Understand also that a proportion of your customers will pay later than you anticipate and others may not pay at all. Cashflow modelling software may help you understand these patterns better.
Step 3: Prepare a list of other cash inflows
Organisations have other income streams, such as grants from governments, additional capital investments from stakeholders, additional borrowing or loan facilities. Each of these needs to timed and the extent of the inflow recognised.
Step 4: Prepare a list of cash outflows
Having recognised your income, you now need to identify the costs associated with this. These will vary according to your business but may include:
- Payments to suppliers
- Staff costs
- Taxes (including employment costs, property charges, taxes on profits, sales taxes)
- Purchase of new assets or equipment
- Director payments
- Loan repayments and interest
- Royalties and franchise fees
Step 5: Collate the information and prepare your cashflow
Once you have collated this information you can prepare your cash flow. Simple cashflow forecasts can be prepared using templates such as the one outlined below.

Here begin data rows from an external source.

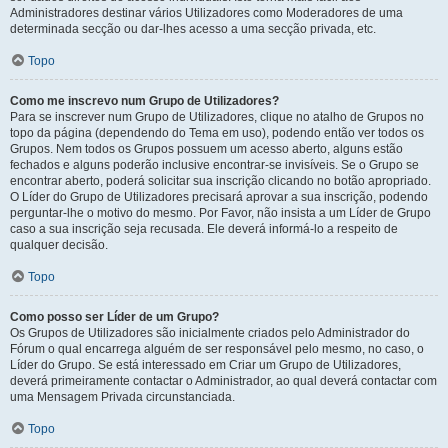
Administradores destinar vários Utilizadores como Moderadores de uma
determinada secção ou dar-lhes acesso a uma secção privada, etc.
Topo
Como me inscrevo num Grupo de Utilizadores?
Para se inscrever num Grupo de Utilizadores, clique no atalho de Grupos no
topo da página (dependendo do Tema em uso), podendo então ver todos os
Grupos. Nem todos os Grupos possuem um acesso aberto, alguns estão
fechados e alguns poderão inclusive encontrar-se invisíveis. Se o Grupo se
encontrar aberto, poderá solicitar sua inscrição clicando no botão apropriado.
O Líder do Grupo de Utilizadores precisará aprovar a sua inscrição, podendo
perguntar-lhe o motivo do mesmo. Por Favor, não insista a um Líder de Grupo
caso a sua inscrição seja recusada. Ele deverá informá-lo a respeito de
qualquer decisão.
Topo
Como posso ser Líder de um Grupo?
Os Grupos de Utilizadores são inicialmente criados pelo Administrador do
Fórum o qual encarrega alguém de ser responsável pelo mesmo, no caso, o
Líder do Grupo. Se está interessado em Criar um Grupo de Utilizadores,
deverá primeiramente contactar o Administrador, ao qual deverá contactar com
uma Mensagem Privada circunstanciada.
Topo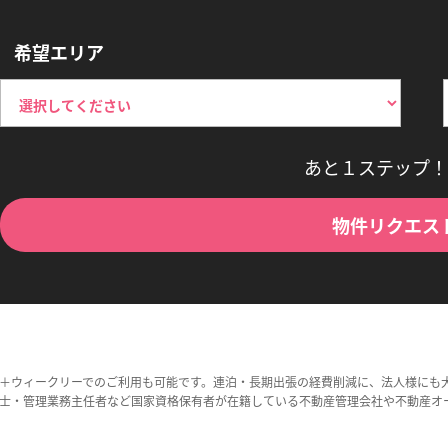
希望エリア
あと１ステップ！
物件リクエス
＋ウィークリーでのご利用も可能です。連泊・長期出張の経費削減に、法人様にも
士・管理業務主任者など国家資格保有者が在籍している不動産管理会社や不動産オ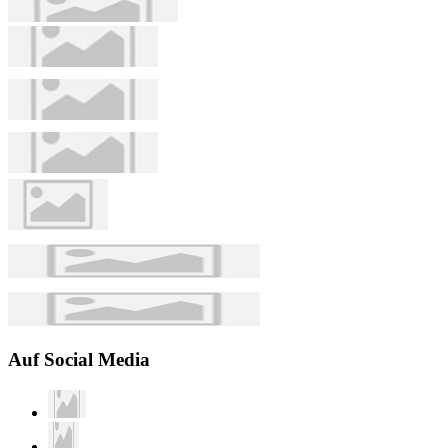
Auf Social Media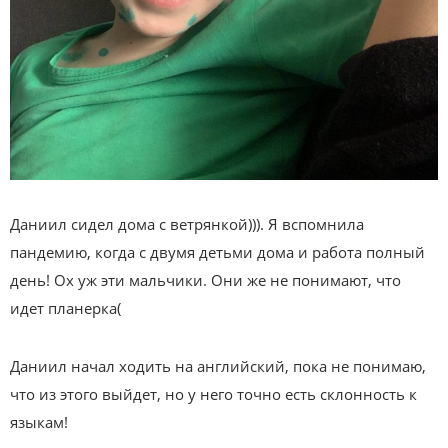
Даниил сидел дома с ветрянкой))). Я вспомнила
пандемию, когда с двумя детьми дома и работа полный
день! Ох уж эти мальчики. Они же не понимают, что
идет планерка(
Даниил начал ходить на английский, пока не понимаю,
что из этого выйдет, но у него точно есть склонность к
языкам!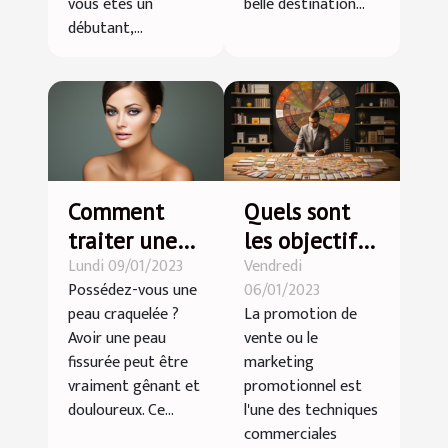
vous êtes un
belle destination...
débutant,...
Comment
Quels sont
traiter une
les objectifs
Lundi 09/01/2023
Vendredi
peau
de la
Possédez-vous une
06/01/2023
craquelée ?
promotion
peau craquelée ?
La promotion de
des ventes ?
Avoir une peau
vente ou le
fissurée peut être
marketing
vraiment gênant et
promotionnel est
douloureux. Ce...
l'une des techniques
commerciales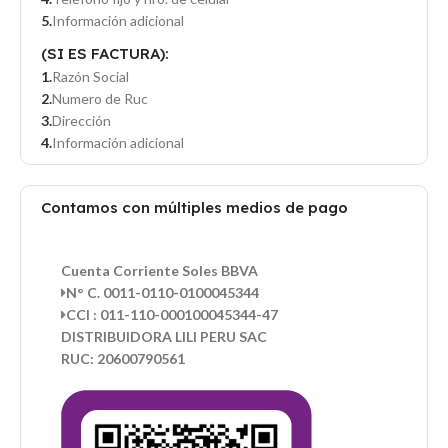
Información adicional
(SI ES FACTURA):
Razón Social
Numero de Ruc
Dirección
Información adicional
Contamos con múltiples medios de pago
Cuenta Corriente Soles BBVA
N° C. 0011-0110-0100045344
CCI : 011-110-000100045344-47
DISTRIBUIDORA LILI PERU SAC
RUC: 20600790561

Accounting software often includes, either directly or through add-ons, cashflow modelling tools. You may choose to utilise these, especially if you already have transactions recorded that can form the basis of the future forecast.
Step 6: Challenge your assumptions
In challenging times, such as those that we face at present, normal assumptions may not apply. One of the benefits of developing a cashflow forecast is to understand the constraints that you have, for example if a supplier pays you late do you breach a banking covenant?
Additional considerations to include in your cashflow in these turbulent times may include:
- Additional government grants or reliefs available and the timing of when these will be received
- Government and other loan schemes that provide short-term liquidity
- Cost reductions, such as staff recruitment freezes and deferment of capital expenditure
- Impact on your supply chain, including deferment of supplies and reduced customer demands
- Increased working capital (the amount of stock unsold) due to changing customer behaviours
- Factoring receivables and other sources of credit finance and credit insurance
- Utilising business impact insurance, where applicable
- Non-traditional revenue streams, such as provision of critical supplies
- Loan repayment holidays and tax payment deferrals
Use the basis of this cashflow to communicate regularly with lenders, suppliers, investors and government agencies. Keep remodelling as the assumptions will rapidly change.
Use cashflow forecast template
ACCA’s cashflow template will show you how a cashflow works and should be amended to suit your own business.
All figures to be entered are actual cash. This includes bank payments and receipts, cheques, bank transfers, cash payments and receipts – all of these should be included in your opening balance.
Then complete the shaded area opening balance, which includes bank, loan and cash balances and should be put in the sheets:
- monthly cashflow forecast
- monthly actual cashflow
This provides the starting point for the rest of the cashflow. Next, input your month 1 forecast – all the sales broken down into the elements of your particular business – and do the same for expenditure. Base your figures on your own experience and what you forecast to receive or pay. The sections can be amended to reflect your business’s requirements.
Repeat this process for the actual cashflow; here the figures you input are based on actual. This should then automatically be displayed in the third sheet:
- monthly cashflow forecast/actual comparison
This is where the real analysis work is done and will determine the accuracy of your forecast figures. The forecasts sheet should be used to determine when you may have a cash shortfall before the event arises and will help determine whether you will need to obtain additional funding.